In presenting the defense of the punitive damage statute, the state focused on protecting the constitutionality of the law as enacted as part of the Tort Reform Act of 1995. The Institute’s Amicus Curiae brief added practical points of view to support the state’s arguments.
As the lead Amicus attorney, John Trimble said the court rendered the opinion, due in large part, based on the arguments submitted in the Institute’s Amicus brief. One of the key points the court cited was that the attorney for the plaintiff knew of the existence of the statute and was aware the client would be receiving 25 percent of the punitive damages.
The court opinion addressed the matter stating “The statute limits the amount of the client’s recovery. If the parties have a contingent fee contract that operates as a percentage of all amounts recovered by the plaintiff, it may serve to reduce the amount on which the attorney calculates the fee. But that presents no constitutional issue.”

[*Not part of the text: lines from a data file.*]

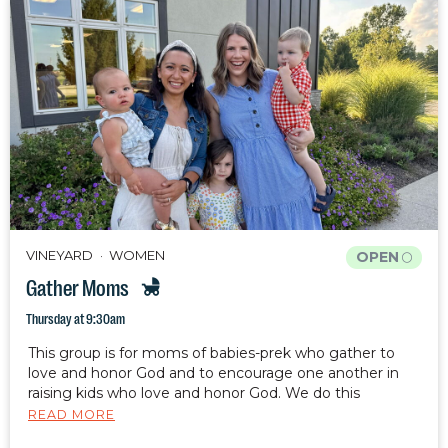
VINEYARD
WOMEN
OPEN
Gather Moms
Thursday at 9:30am
This group is for moms of babies-prek who gather to
love and honor God and to encourage one another in
raising kids who love and honor God. We do this
through fellowship, Bible study, and prayer. Your kids are
READ MORE
welcome and encouraged to attend with you.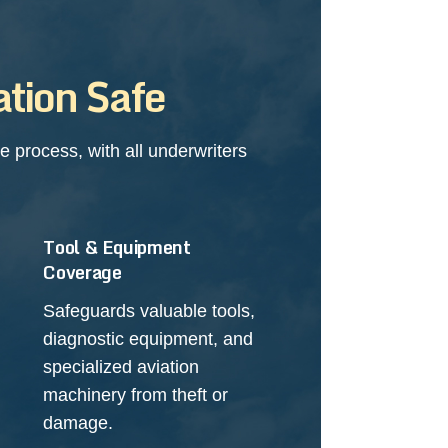
tion Safe
 process, with all underwriters
Tool & Equipment
Coverage
Safeguards valuable tools,
diagnostic equipment, and
specialized aviation
machinery from theft or
damage.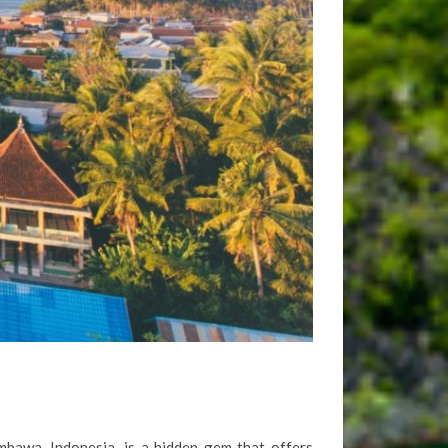
mbawa, Indonesia, is a hidden gem that offers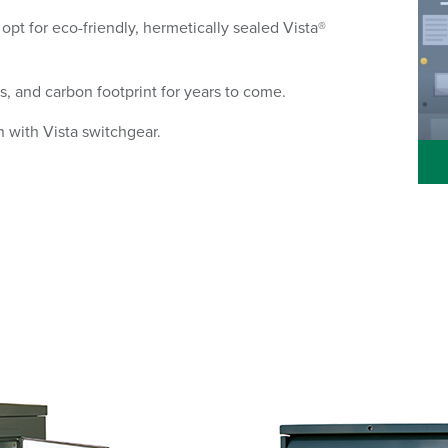
 opt for eco-friendly, hermetically sealed Vista®
s, and carbon footprint for years to come.
n with Vista switchgear.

Trimble said he was pleased the first constitutionality test on the Tort Reform Act was upheld by the court.
“As someone who assisted in the creation of the Tort Reform Act of 1995, it is gratifying that a key portion of the law was found constitutional,” Trimble said. “The trial bar claimed the elements of the Act would be found unconstitutional, and the court has found that is just not the case.”
The Insurance Institute of Indiana played an instrumental role in the passage of the Tort Reform Act of 1995, which is seen by many as one of the most comprehensive and necessary tort reform packages in the country. Institute President Stephen Williams said the Supreme Court decision is an important victory in the tort reform movement.
“The opinion of the Supreme Court is an exact interpretation of why the law was crafted in 1995,” Williams said. “The concept of punitive damages is to act as a deterrent to future wrongful actions, not to provide supplemental restitution or additional fees for the plaintiff attorney.”
The Indiana Code citation under scrutiny was IC 34-51-3-6. The statutes states that when punitive damage awards are granted, the person to whom the damages were awarded receives 25 percent of the award, while the Violent Crime Victims Compensation Fund receives 75 percent.